--- Supplied entries Enclosed Below ---

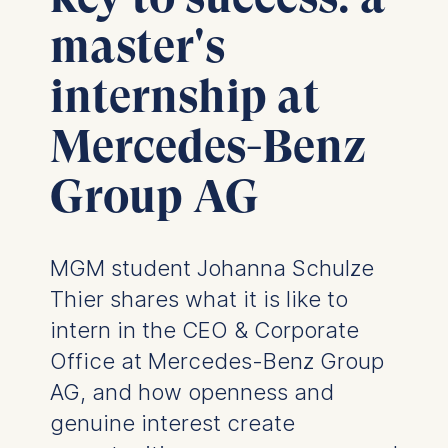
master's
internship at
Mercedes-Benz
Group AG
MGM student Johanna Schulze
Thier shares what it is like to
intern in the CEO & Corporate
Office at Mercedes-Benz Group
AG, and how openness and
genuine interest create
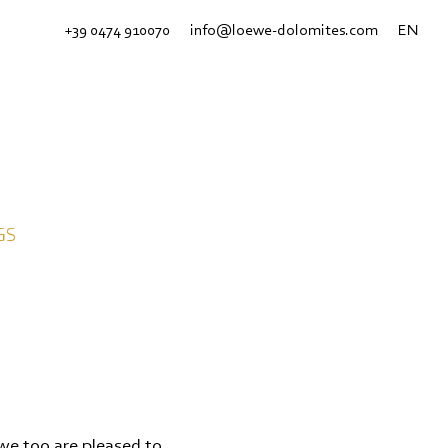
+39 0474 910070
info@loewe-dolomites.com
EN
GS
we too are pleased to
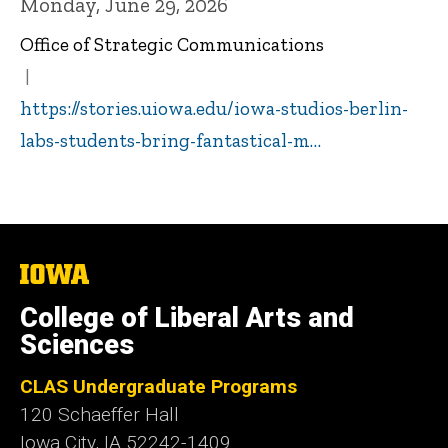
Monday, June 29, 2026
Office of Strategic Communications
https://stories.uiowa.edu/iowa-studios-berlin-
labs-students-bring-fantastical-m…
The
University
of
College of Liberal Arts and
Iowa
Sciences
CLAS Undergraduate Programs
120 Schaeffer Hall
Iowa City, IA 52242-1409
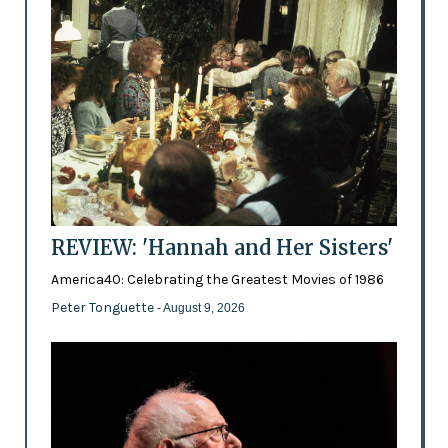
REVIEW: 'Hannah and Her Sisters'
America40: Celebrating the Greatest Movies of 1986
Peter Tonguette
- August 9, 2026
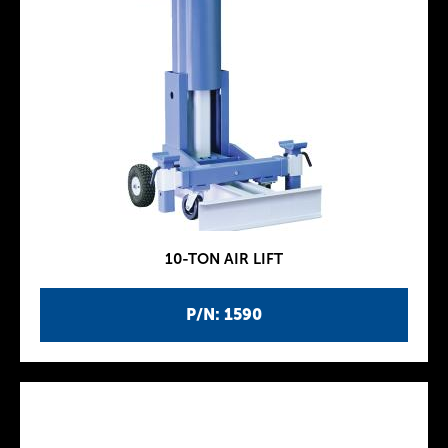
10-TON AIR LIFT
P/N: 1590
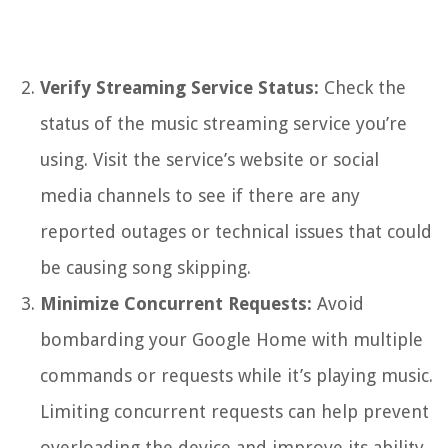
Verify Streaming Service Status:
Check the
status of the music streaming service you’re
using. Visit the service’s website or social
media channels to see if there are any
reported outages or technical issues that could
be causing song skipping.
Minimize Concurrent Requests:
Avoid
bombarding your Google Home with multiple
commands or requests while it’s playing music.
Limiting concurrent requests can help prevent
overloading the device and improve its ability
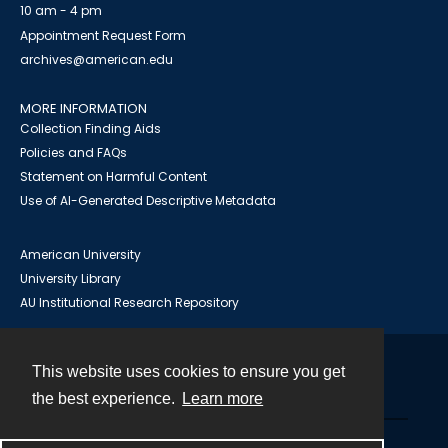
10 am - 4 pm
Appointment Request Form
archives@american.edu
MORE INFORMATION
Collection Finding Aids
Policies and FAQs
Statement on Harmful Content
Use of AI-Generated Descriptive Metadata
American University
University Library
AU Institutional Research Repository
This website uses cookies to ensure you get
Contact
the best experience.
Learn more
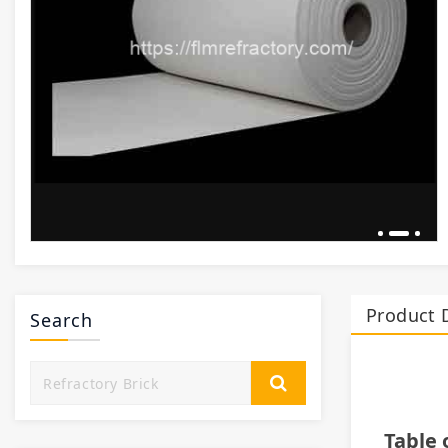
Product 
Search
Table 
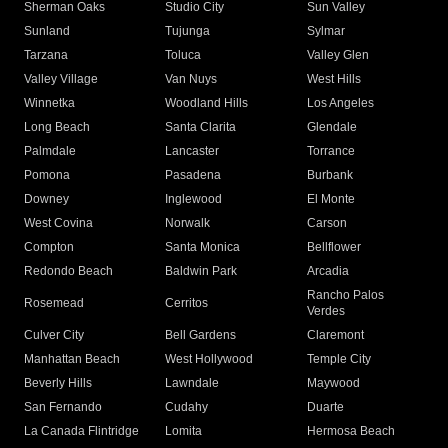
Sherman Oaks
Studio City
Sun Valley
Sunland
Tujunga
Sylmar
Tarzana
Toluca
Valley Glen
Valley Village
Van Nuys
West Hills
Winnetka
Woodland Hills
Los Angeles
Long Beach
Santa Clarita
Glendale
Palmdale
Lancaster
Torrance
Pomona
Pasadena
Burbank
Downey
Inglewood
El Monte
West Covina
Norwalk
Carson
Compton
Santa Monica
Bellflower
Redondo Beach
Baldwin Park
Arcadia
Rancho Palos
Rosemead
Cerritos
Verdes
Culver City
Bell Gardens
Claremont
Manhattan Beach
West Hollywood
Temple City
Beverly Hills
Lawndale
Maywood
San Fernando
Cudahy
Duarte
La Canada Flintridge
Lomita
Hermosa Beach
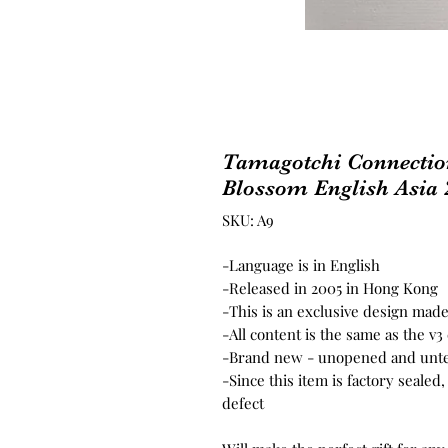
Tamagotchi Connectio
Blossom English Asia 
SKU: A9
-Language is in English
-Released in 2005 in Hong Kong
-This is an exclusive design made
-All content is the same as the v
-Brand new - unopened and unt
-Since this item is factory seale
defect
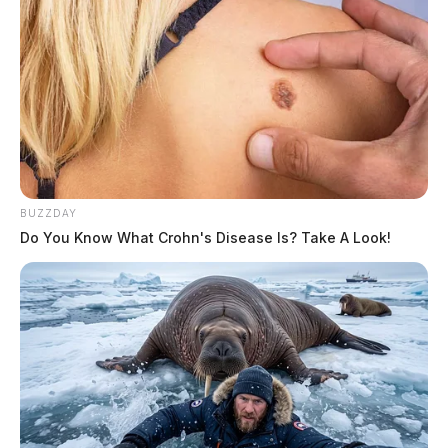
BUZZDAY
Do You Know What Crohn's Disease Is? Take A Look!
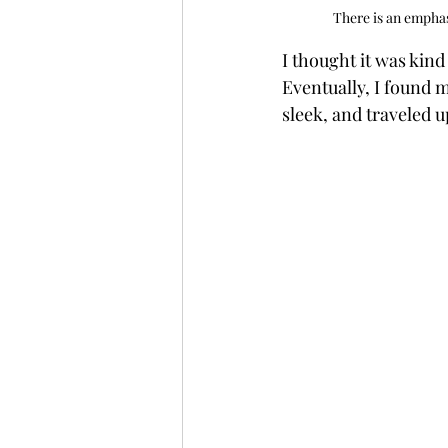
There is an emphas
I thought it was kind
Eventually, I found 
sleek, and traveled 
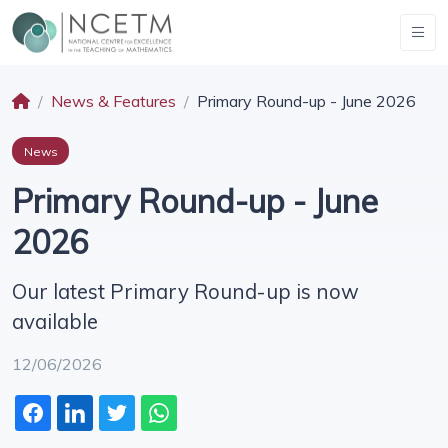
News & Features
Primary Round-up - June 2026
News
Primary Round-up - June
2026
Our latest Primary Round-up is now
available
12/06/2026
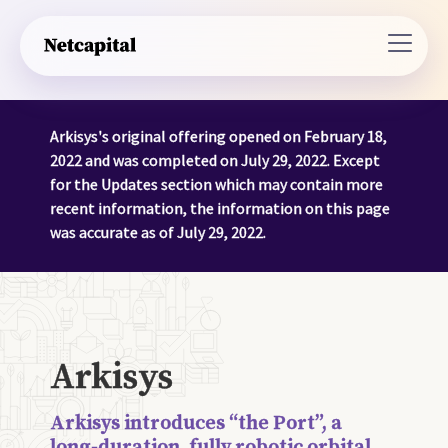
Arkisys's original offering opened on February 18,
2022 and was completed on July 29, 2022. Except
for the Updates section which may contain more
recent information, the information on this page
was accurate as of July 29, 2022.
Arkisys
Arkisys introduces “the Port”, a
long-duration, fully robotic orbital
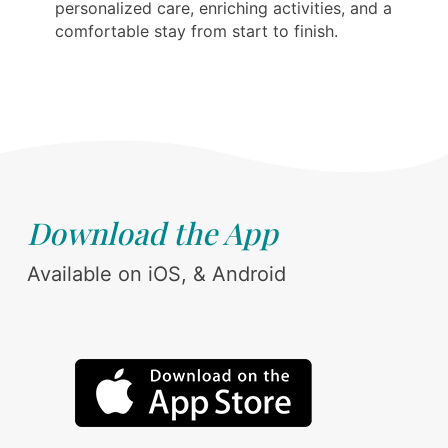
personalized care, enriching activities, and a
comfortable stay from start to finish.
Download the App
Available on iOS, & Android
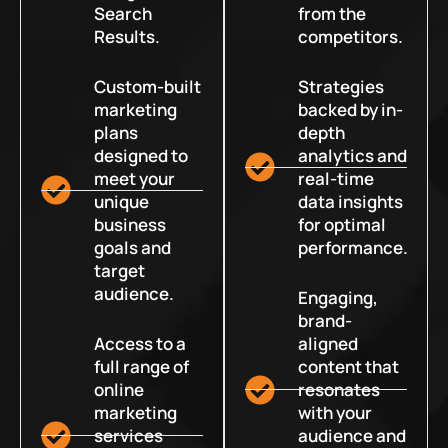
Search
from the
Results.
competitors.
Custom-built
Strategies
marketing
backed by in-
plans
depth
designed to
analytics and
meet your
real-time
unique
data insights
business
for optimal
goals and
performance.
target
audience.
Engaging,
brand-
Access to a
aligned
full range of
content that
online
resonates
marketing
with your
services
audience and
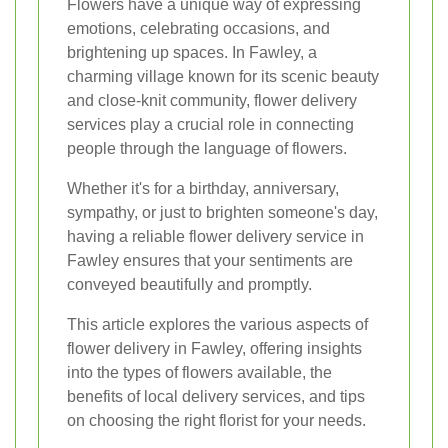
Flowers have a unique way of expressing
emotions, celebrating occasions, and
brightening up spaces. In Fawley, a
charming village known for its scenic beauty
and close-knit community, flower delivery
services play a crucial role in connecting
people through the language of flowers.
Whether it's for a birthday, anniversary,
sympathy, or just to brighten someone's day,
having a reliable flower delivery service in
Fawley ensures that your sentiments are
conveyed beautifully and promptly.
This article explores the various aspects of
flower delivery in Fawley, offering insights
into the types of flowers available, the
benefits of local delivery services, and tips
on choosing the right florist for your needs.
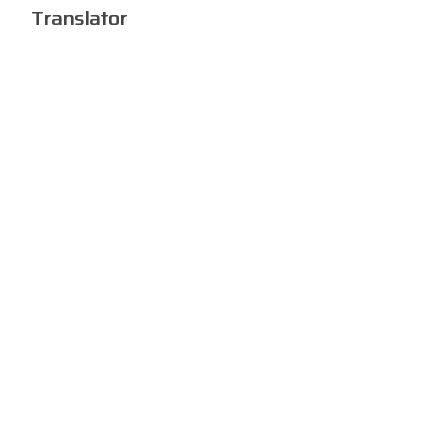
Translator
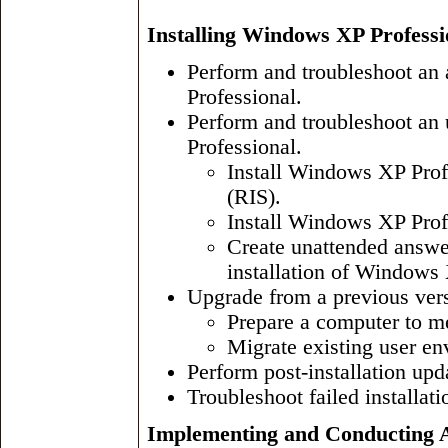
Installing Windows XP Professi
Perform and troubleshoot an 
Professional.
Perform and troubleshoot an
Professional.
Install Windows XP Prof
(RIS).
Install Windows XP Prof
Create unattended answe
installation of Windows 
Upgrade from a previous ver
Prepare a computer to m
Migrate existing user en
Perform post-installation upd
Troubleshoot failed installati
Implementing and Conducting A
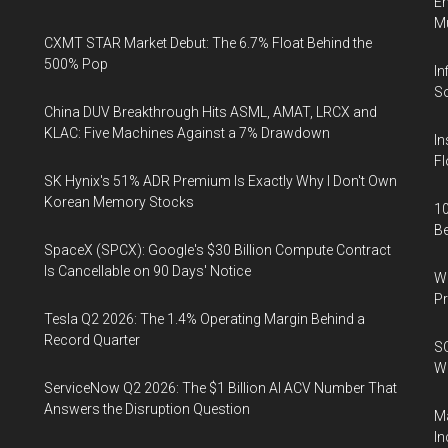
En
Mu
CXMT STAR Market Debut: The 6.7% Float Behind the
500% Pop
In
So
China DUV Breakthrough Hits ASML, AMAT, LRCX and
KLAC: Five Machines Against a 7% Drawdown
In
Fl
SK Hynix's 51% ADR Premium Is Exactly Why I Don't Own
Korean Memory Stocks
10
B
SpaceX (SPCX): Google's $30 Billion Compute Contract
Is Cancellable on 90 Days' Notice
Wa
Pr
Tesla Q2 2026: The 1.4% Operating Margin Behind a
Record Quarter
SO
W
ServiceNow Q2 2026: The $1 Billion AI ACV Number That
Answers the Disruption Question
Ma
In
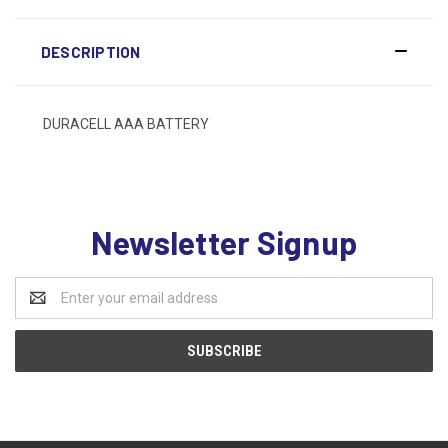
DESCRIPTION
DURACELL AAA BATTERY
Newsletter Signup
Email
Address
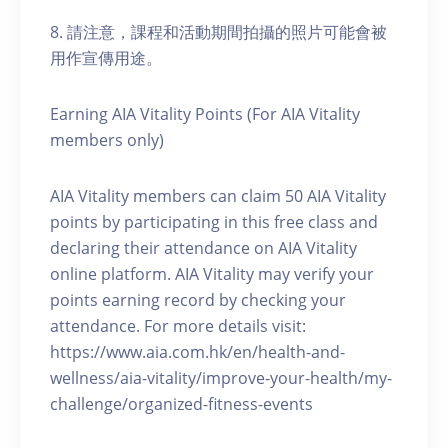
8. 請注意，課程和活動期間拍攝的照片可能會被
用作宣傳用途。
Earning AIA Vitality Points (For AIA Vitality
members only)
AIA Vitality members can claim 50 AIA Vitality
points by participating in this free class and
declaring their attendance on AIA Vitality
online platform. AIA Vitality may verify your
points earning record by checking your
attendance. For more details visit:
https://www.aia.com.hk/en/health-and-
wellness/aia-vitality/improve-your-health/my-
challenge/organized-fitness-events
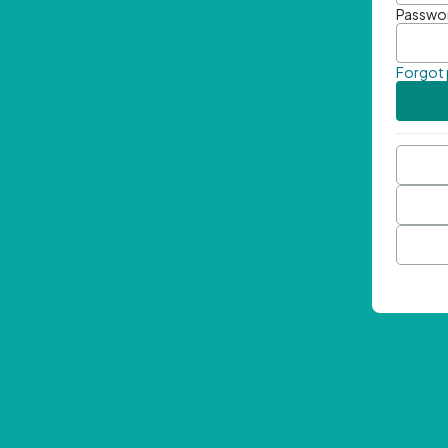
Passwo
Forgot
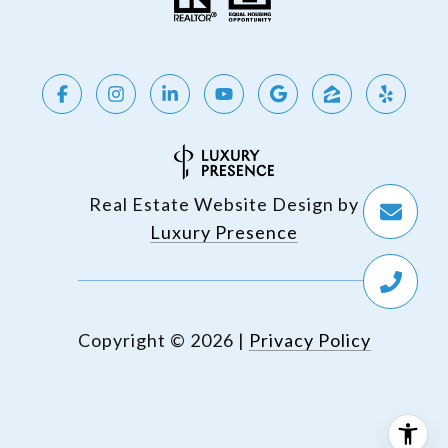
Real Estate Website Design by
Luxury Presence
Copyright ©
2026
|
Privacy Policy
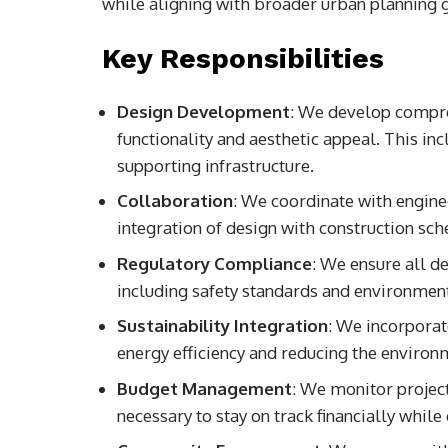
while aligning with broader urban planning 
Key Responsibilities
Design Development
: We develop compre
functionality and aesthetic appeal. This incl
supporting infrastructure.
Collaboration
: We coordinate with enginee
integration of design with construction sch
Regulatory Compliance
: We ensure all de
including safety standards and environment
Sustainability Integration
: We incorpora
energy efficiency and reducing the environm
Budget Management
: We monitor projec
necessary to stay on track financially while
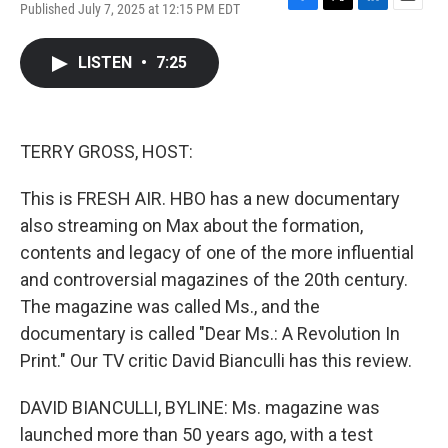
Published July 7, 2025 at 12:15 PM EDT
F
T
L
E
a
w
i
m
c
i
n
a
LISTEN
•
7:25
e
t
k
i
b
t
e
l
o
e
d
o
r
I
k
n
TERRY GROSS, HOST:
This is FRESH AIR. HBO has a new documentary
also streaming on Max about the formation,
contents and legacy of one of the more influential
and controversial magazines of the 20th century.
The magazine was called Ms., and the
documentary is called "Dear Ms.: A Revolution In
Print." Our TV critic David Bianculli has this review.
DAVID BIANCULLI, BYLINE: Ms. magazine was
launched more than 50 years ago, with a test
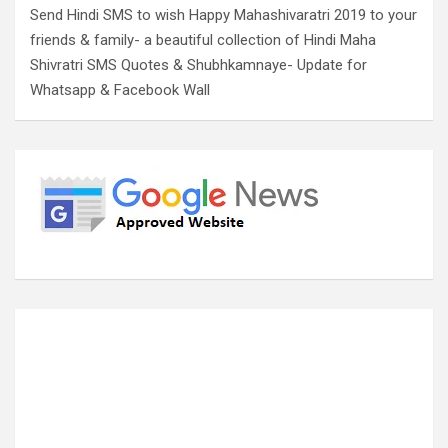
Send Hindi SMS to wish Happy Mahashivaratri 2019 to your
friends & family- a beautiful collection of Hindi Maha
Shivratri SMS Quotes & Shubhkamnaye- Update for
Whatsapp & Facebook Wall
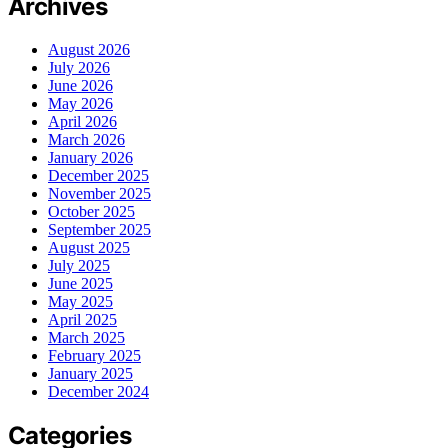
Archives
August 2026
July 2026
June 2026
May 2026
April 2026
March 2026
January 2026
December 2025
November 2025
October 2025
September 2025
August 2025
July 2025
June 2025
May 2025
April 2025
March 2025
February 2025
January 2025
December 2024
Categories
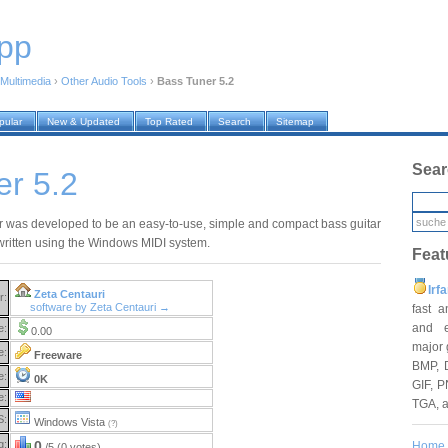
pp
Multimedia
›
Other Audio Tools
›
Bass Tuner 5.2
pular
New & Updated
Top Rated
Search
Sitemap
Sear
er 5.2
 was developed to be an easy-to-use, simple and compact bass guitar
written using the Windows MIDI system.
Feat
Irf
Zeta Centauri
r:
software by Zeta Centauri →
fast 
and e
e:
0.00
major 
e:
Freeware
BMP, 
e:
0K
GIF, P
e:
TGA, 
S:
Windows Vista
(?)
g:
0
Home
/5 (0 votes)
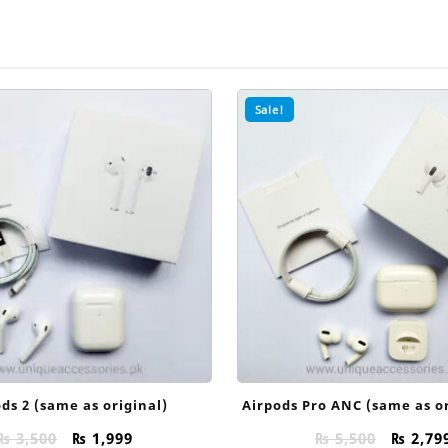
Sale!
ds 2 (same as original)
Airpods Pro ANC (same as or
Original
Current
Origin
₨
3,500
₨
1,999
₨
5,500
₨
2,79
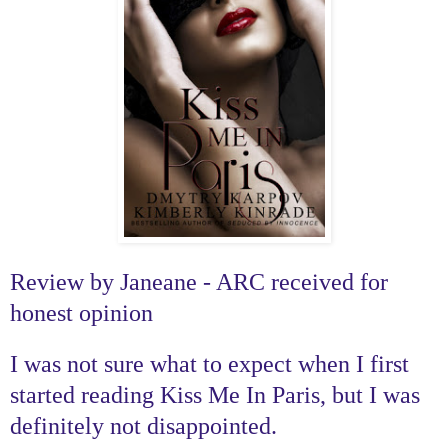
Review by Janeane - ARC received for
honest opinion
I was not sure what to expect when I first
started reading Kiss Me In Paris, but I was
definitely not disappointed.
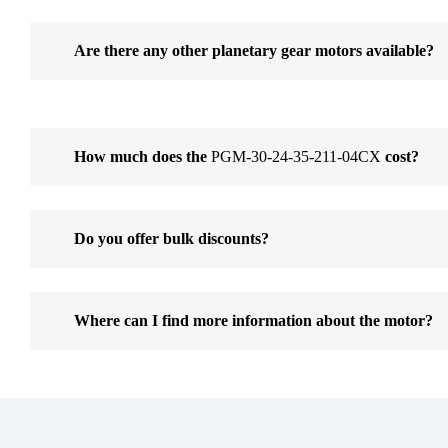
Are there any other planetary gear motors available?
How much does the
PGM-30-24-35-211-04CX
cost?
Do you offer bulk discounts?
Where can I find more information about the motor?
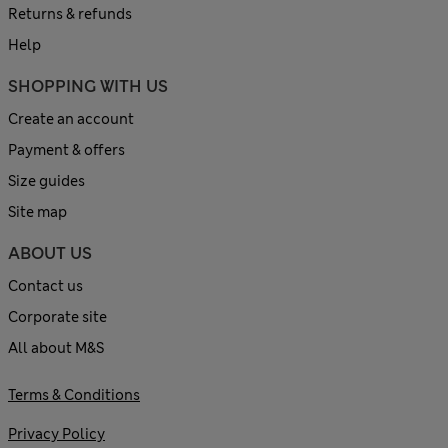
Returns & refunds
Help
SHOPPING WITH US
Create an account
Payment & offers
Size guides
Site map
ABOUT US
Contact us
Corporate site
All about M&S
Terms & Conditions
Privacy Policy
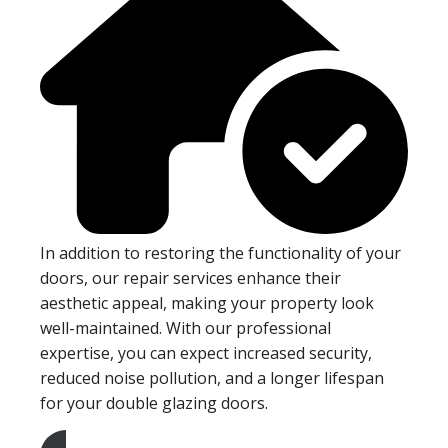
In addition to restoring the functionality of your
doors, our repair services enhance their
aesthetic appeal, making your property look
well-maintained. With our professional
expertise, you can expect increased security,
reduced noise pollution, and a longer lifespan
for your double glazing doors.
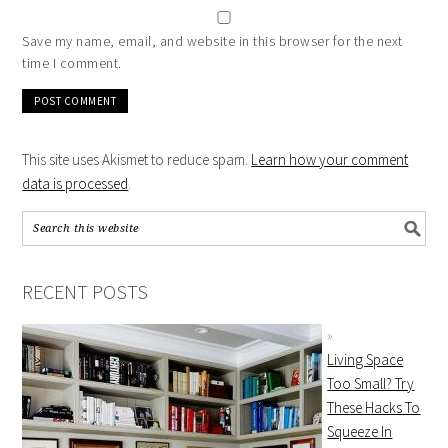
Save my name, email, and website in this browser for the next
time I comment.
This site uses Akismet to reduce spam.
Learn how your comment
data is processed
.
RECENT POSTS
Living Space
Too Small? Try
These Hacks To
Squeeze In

--- End of Enclosed Supplied entries ---

▸ Work required: This task calls for the lines from the line containing "started reading Kiss Me In Paris, but I was" through the end of the listing, set down exactly and only, with pictures omitted.

▸ Answer:
started reading Kiss Me In Paris, but I was
definitely not disappointed.
Are there any other planetary gear motors available?
How much does the
PGM-30-24-35-211-04CX
cost?
Do you offer bulk discounts?
Where can I find more information about the motor?
Returns & refunds
Help
SHOPPING WITH US
Create an account
Payment & offers
Size guides
Site map
ABOUT US
Contact us
Corporate site
All about M&S
Terms & Conditions
Privacy Policy
In addition to restoring the functionality of your
doors, our repair services enhance their
aesthetic appeal, making your property look
well-maintained. With our professional
expertise, you can expect increased security,
reduced noise pollution, and a longer lifespan
for your double glazing doors.
Save my name, email, and website in this browser for the next
time I comment.
This site uses Akismet to reduce spam.
Learn how your comment
data is processed
.
RECENT POSTS
Living Space
Too Small? Try
These Hacks To
Squeeze In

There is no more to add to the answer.